Weekly Economic Commentary – June 23, 2013

23 June, 2013
read 6 minutes


Global equity markets took another dive after the Fed reiterated in a more assertive tone, the intention to phase out QE3 in 2014. Treasuries prices had their worst weekly slide since 2009 and losses spread to all emerging markets bonds. Asian stock markets hit a 9.5-month low on Friday while the volatility index (VIX) increased by almost 10.2% last week. Regional markets were mostly down, with profit-taking evident in the UAE. The dollar strengthened across the board while emerging market currencies tumbled, especially the Indian rupee now at record low against the dollar. Oil prices in New York experienced the largest drop in 7 months and gold also took another dive.

Global Developments


  • The US Fed FOMC did not take any concrete measures, but stressed that that downside risks to the outlook and labour market have “diminished” since the fall, albeit fiscal policy is “restraining” economic growth.
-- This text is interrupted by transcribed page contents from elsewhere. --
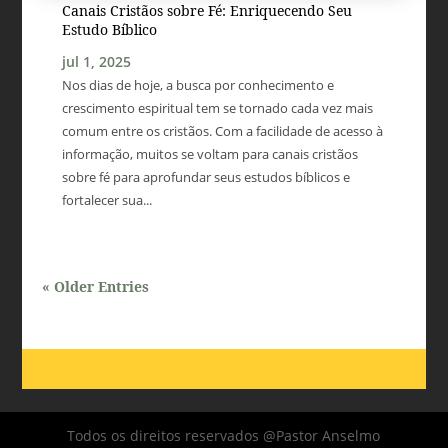
Canais Cristãos sobre Fé: Enriquecendo Seu
Estudo Bíblico
jul 1, 2025
Nos dias de hoje, a busca por conhecimento e
crescimento espiritual tem se tornado cada vez mais
comum entre os cristãos. Com a facilidade de acesso à
informação, muitos se voltam para canais cristãos
sobre fé para aprofundar seus estudos bíblicos e
fortalecer sua...
« Older Entries
Todos os direitos reservados @Pastor Anselmo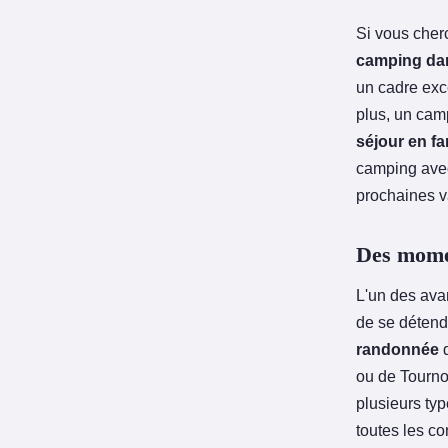
Si vous cher
camping dan
un cadre exc
plus, un cam
séjour en fa
camping avec
prochaines 
Des momen
L'un des ava
de se détendr
randonnée
d
ou de Tourno
plusieurs typ
toutes les c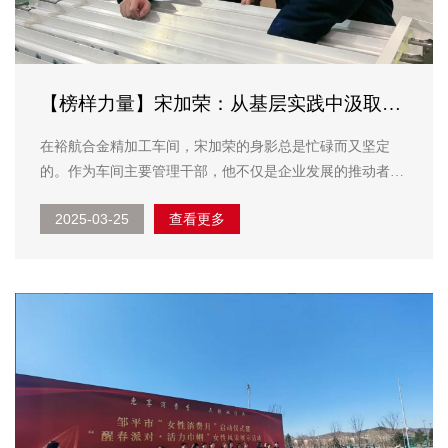
【榜样力量】宋加荣：从基层实践中汲取力
量 用奋斗书写精彩人生
在裕航合金精加工车间，宋加荣的身影总是忙碌而又坚定
的。作为车间主要管理干部，他不仅是企业发展的推动者，
更是团队中的精神支柱。自2005年加入山东三星集团，到如
2025-03-25
查看更多
今带领团队不断前行，宋加荣用二十年的时间，书写了一段
从基层工人到企业管理者的奋斗历程。 扎根...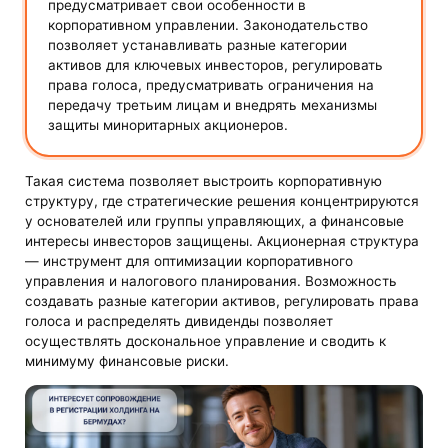
предусматривает свои особенности в
корпоративном управлении. Законодательство
позволяет устанавливать разные категории
активов для ключевых инвесторов, регулировать
права голоса, предусматривать ограничения на
передачу третьим лицам и внедрять механизмы
защиты миноритарных акционеров.
Такая система позволяет выстроить корпоративную
структуру, где стратегические решения концентрируются
у основателей или группы управляющих, а финансовые
интересы инвесторов защищены. Акционерная структура
— инструмент для оптимизации корпоративного
управления и налогового планирования. Возможность
создавать разные категории активов, регулировать права
голоса и распределять дивиденды позволяет
осуществлять доскональное управление и сводить к
минимуму финансовые риски.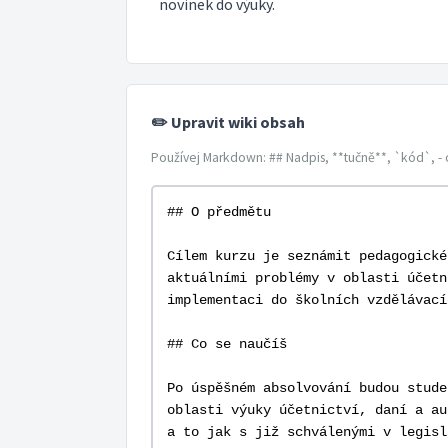
novinek do výuky.
✏️ Upravit wiki obsah
Používej Markdown: ## Nadpis, **tučně**, `kód`, - 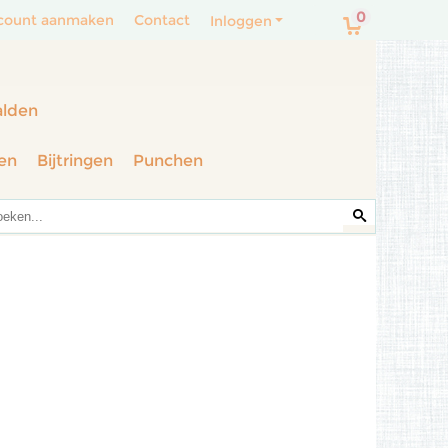
0
count aanmaken
Contact
Inloggen
alden
en
Bijtringen
Punchen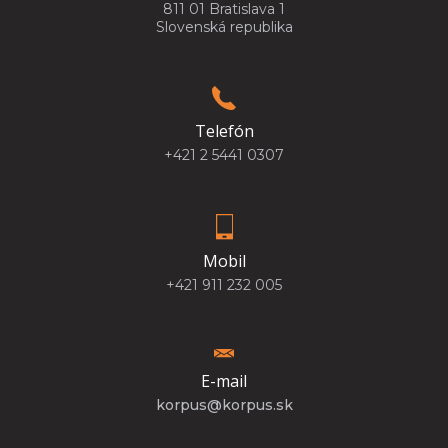
811 01 Bratislava 1
Slovenská republika
Telefón
+421 2 5441 0307
Mobil
+421 911 232 005
E-mail
korpus@korpus.sk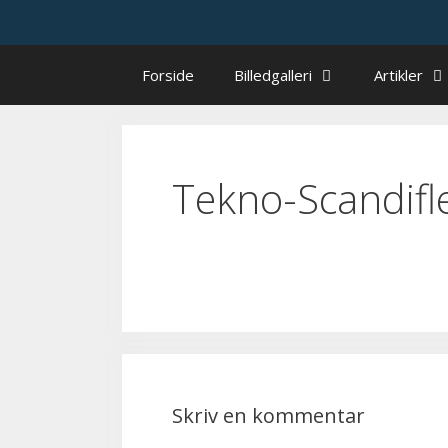
Hop
til
indhold
Forside
Billedgalleri
Artikler
Tekno-Scandifl
Skriv en kommentar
Bernanke then disclosed a time line for QE3, as the monthly USD 85bn purchases of fixed income securities could be reduced in H2 and then end in mid 2014.
  • US inflation rose 0.1% mom in May. Gasoline prices and falling food prices capped the CPI. Core inflation was a mere 0.2% mom. Essentially inflation not even a remote concern.
  • US housing starts expanded to 914k annualized units in May, a less than expected 6.8% increase from April’s figure. The gain was driven by multifamily starts, while single-family starts stagnated. Permits slipped 3.1% mom and completions declined by 0.9% mom.
  • Sales of existing homes increased in May to 5.18mn annualized units, an increase of 4.2% from April confirming a solid upward trend. Sales have reached their fastest pace since fall 2009. Inventories increased 3% mom but remain tight: The median home price is up 15% yoy.
  • The Conference Board leading indicators index rose 0.1% mom in May, lower than expected, after 0.8% in Apr. The indicator has risen in seven of the past nine months, but ISM is a major drag
  • Initial unemployment claims rose 18k to 354k, offsetting the seasonal prior week’s decline. The four-week moving average rose 2,500 to 348,250. Continuing claims dropped by 40k to 2.95 million.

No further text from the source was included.